EXERCISE AIM
Whenever a line below holds the word "Microblading", copy that line.

[Stored data entries]
☆ ☆ ☆ ☆ ☆ ☆ ☆

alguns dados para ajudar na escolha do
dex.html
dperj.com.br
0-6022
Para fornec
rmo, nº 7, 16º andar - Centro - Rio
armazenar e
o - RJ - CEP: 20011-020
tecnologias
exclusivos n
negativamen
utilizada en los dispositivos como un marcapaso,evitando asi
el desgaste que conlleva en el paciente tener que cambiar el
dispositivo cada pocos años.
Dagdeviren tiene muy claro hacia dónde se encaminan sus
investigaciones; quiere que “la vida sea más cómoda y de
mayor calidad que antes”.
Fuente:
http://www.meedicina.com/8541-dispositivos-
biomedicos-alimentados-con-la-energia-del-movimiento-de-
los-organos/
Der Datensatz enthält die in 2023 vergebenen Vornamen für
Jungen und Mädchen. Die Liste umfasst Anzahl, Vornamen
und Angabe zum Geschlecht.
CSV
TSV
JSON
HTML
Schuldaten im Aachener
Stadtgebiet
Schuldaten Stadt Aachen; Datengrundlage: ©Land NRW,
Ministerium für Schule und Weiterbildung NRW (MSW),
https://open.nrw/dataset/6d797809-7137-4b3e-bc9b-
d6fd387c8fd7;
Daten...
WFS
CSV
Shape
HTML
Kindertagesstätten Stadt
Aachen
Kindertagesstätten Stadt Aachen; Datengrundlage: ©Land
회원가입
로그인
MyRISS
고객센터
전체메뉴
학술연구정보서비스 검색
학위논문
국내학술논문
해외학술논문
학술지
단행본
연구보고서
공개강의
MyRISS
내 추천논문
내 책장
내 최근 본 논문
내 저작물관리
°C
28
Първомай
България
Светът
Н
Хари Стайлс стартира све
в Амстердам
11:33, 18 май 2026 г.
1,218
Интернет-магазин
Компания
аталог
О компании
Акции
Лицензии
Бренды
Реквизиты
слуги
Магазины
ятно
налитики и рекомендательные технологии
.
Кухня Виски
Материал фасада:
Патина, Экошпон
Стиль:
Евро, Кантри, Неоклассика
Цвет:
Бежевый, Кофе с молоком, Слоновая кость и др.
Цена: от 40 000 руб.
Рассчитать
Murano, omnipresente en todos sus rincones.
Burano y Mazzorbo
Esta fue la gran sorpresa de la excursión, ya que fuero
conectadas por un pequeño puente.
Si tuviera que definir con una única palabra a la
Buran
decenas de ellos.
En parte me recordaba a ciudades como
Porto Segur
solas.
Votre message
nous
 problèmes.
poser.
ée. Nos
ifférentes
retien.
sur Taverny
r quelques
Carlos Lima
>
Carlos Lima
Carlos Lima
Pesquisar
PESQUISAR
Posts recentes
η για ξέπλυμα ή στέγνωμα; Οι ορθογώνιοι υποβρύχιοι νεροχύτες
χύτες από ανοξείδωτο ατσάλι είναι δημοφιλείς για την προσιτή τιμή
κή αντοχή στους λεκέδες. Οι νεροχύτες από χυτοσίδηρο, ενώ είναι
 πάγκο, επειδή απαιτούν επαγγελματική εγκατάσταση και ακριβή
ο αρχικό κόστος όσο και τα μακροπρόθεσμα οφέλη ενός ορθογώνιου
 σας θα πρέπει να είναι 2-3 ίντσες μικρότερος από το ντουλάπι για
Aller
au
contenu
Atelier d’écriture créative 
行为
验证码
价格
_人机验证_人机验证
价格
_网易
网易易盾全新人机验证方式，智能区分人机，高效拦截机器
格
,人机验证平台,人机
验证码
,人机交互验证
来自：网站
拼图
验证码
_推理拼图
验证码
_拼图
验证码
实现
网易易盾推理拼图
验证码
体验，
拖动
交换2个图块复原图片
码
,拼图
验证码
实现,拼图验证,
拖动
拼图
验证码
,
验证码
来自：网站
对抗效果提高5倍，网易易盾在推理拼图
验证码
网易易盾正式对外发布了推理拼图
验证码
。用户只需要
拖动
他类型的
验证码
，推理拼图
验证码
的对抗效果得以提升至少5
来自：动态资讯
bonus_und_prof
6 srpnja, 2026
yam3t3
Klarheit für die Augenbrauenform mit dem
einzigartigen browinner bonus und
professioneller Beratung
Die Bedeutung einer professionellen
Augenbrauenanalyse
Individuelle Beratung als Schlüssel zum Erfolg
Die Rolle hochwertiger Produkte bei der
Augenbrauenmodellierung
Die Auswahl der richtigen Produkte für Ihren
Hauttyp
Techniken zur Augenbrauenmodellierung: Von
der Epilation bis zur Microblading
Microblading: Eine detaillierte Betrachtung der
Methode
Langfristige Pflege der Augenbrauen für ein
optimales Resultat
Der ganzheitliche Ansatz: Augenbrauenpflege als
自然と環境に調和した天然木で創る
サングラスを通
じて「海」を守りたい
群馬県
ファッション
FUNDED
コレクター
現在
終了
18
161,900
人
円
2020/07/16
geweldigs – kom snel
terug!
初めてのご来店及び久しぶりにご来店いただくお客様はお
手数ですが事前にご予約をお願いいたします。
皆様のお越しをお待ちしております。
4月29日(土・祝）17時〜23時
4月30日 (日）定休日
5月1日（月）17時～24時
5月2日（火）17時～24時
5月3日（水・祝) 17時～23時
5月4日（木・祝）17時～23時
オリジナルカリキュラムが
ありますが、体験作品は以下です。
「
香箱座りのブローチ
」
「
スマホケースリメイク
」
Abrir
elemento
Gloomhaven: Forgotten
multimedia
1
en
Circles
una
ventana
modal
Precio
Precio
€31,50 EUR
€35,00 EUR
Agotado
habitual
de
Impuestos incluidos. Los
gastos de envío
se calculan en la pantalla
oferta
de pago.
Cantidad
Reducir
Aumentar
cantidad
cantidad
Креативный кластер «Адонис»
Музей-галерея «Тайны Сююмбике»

☆ ☆ ☆ ☆ ☆ ☆ ☆

COMPLETED TASK
der Epilation bis zur Microblading
Microblading: Eine detaillierte Betrachtung der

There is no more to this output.